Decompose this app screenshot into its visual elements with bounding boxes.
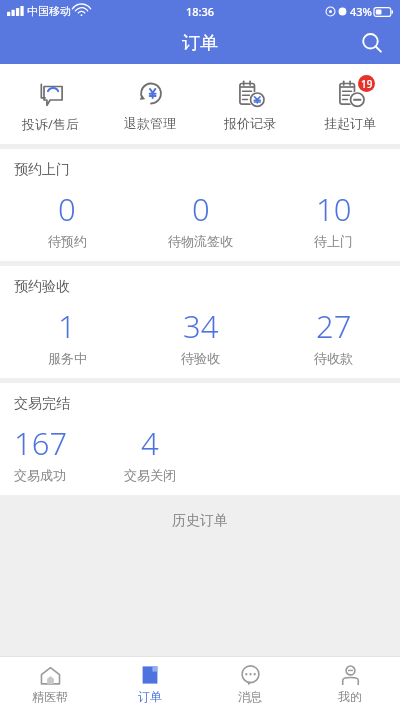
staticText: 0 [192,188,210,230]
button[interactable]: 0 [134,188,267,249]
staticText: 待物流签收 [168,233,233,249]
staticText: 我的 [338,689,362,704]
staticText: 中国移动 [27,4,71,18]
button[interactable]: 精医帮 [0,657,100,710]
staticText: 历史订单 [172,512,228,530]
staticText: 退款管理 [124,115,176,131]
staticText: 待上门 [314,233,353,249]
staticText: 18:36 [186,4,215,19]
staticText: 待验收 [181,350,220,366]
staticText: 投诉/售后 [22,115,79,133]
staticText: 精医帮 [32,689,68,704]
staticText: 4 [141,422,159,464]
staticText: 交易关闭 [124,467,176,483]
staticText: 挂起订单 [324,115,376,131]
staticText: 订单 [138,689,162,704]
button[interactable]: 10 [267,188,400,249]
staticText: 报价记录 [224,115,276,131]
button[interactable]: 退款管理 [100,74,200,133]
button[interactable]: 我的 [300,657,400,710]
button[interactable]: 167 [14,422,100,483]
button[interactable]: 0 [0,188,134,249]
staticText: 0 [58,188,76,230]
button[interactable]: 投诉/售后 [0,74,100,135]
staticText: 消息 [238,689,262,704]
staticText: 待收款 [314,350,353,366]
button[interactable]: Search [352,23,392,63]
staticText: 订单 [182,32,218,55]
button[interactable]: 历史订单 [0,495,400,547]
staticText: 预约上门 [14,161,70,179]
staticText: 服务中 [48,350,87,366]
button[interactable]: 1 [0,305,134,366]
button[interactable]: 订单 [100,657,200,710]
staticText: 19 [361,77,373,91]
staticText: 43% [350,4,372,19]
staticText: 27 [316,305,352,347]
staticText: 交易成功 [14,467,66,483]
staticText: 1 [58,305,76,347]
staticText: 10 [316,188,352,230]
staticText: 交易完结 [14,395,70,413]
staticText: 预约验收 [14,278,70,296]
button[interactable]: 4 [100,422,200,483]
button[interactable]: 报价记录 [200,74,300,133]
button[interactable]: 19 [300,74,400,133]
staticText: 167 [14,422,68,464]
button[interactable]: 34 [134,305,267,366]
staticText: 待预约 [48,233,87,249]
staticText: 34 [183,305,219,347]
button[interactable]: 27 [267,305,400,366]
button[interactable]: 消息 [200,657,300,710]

= What the exercise asks =
Please go through the data above and copy each line that has the word "报价记录".

= Answer to the exercise =
staticText: 报价记录 [224,115,276,131]
button[interactable]: 报价记录 [200,74,300,133]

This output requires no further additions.